Based on the belief that the future holds much more than asphalt, chemicals and pollution to the Pinheiros river and its margins, 900 people got together on May 15th, with a common goal: to get to know this much neglected character of São Paulo’s urban environment better. Split into 30 teams guided by photographers, writers, musicians, architects, biologists, urbanists and a number of other different professionals, the participants got involved in various activities aimed at showing the importance of recovering both the water and the surroundings of this river that crosses one of the biggest cities in the world. They used videos, photos, drawings, essays, poetry and music to do so.
The idea behind Rio Pinheiros Vivo, the self-described “multimedia expedition” that brought these people together, is that one has to see and understand reality in order to change it. That’s why the participants were invited to climb surrounding buildings, bike along the riverbanks, visit the still unpolluted source of the Pinheiros and get acquainted with the transformations imposed over time on and by the river.
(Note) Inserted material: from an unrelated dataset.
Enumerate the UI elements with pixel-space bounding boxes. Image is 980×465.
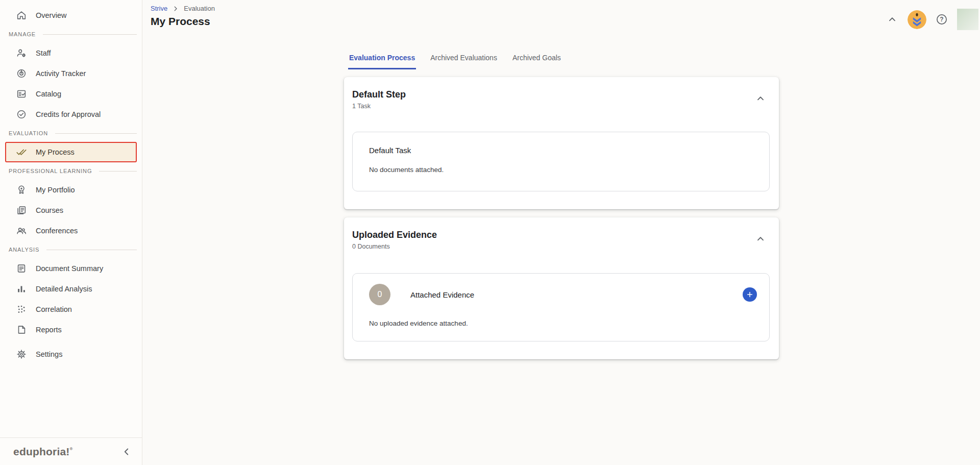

The artistic offspring of the expedition can be viewed on the project’s collaborative website, which is being continuously updated with material sent by the participants. The result is not the portrait of a dead water course: it reflects hope, concern, survival, faith in a better future, and even beauty, serving as a tool to raise awareness of a space and an ecosystem that could provide leisure and well-being for the 19 million inhabitants of the city.
Rio Pinheiros Vivo was conceived and promoted by Associação Águas Claras do Rio Pinheiros (Clear Waters of the Pinheiros River Association), an organization formed by eight companies from different market segments, and was sponsored by Santander.